Pramod Agrawal, CMD, CIL
Pramod Agrawal, CMD, CIL

Coal India Ltd (CIL) is likely to step up its capex in 2023-24 to ramp up production and evacuation infrastructure. The State-owned miner, which accounts for nearly 80 per cent of the country’s total coal output, is mulling a price hike due to steady rise in input cost.

According to Pramod Agrawal, Chairman and Managing Director, CIL, the company has been increasing its capex on a year-on-year basis since FY20 to strengthen its evacuation infrastructure by way of first-mile connectivity projects.   
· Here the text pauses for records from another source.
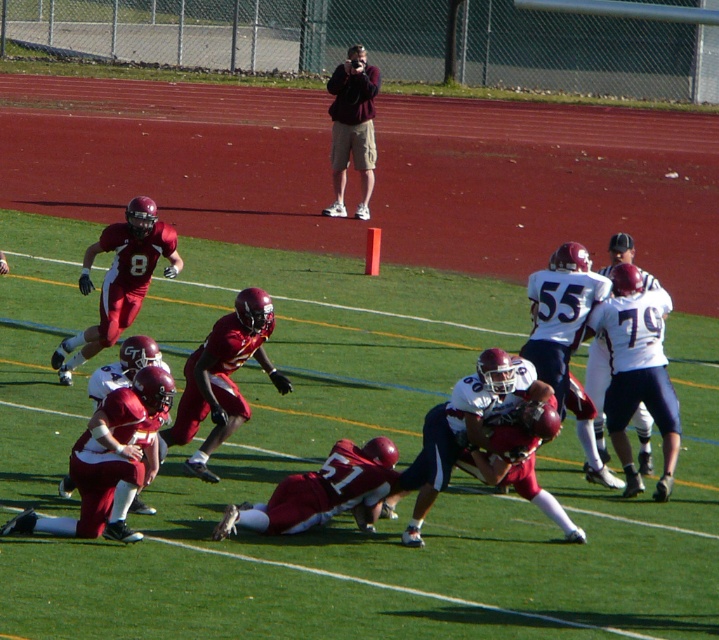 Question: Which point is closer to the camera?

Choices:
 (A) (385, 467)
 (B) (487, 490)

Answer: (A)

Question: Is maroon fabric jacket at upper center wider than white matte jersey at center-right?

Choices:
 (A) yes
 (B) no

Answer: (A)

Question: Which object is the farthest from the shiny maroon football player at center?

Choices:
 (A) white matte jersey at center-right
 (B) maroon fabric jacket at upper center
 (C) shiny red football player at left
 (D) maroon fabric football player at center

Answer: (B)

Question: Does shiny maroon football player at center have a smaller size compared to shiny red football player at left?

Choices:
 (A) yes
 (B) no

Answer: (A)

Question: Which object is the closest to the shiny red football players at center?

Choices:
 (A) maroon fabric football player at center
 (B) shiny maroon football player at center
 (C) shiny red football player at left

Answer: (A)

Question: Observing the image, what is the correct spatial positioning of shiny red football players at center in reference to maroon fabric football player at center?

Choices:
 (A) above
 (B) below

Answer: (A)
CIL had spent close to ₹6,600 crore on capex in 2019-20. This jumped by more than 100 per cent to ₹13,500 crore in FY21 and was further scaled up to ₹15,400 crore in FY22. The company has earmarked a capex of close to ₹16,500 crore this fiscal.

“To increase production and evacuation infrastructure we need to invest money. The capex will be much more in the next financial year primarily for first-mile connectivity projects,” Agrawal said responding to shareholders’ queries at the 48th annual general meeting virtually on Tuesday.

Phased implementation

For quicker and quality loading of coal having environmental friendly benefits, CIL has identified 44 projects under ‘First Mile Connectivity Projects’, to be implemented in two phases.

In the first phase, of the planned 35 FMC projects of 414.5 million tonnes (mt) capacity, three projects of 52 mt capacity have been commissioned during FY22 and three projects were commissioned earlier making it a total of six FMC projects of 82 mt capacity in operation.

In the second phase, of the nine FMC projects of 57 mt, work has been awarded for three projects of 14 mt capacity in FY22.

Price rise

CIL, Agrawal said, has not raised prices of the dry fuel in the last four years to ensure its supply at competitive prices to consumers compared with the international market amid a rise in input cost. However, prices of diesel and explosives have gone up and wage negotiations were also underway, he said, hinting at the possibility of a price rise.

However, bringing all stakeholders on board for a price hike was taking time, he added.

On listing of subsidiaries, he said, CIL is trying to list BCCL (Bharat Coking Coal) and CMPDI (Central Mine Planning and Design Institute) but there was no question of demerging them.

“A part of their shares may get listed but we are working on that. All the approvals, etc are being obtained,” he said.

Strategies for growth

With a clear emphasis on increasing production, CIL and its subsidiary company boards have approved 16 mining projects in FY 2021-22 having a sanctioned capacity of 99.84 mt a year. These projects will start contributing in the ensuing years. As many as five mining projects having a capacity of 12.60 mt a year have been completed during FY22.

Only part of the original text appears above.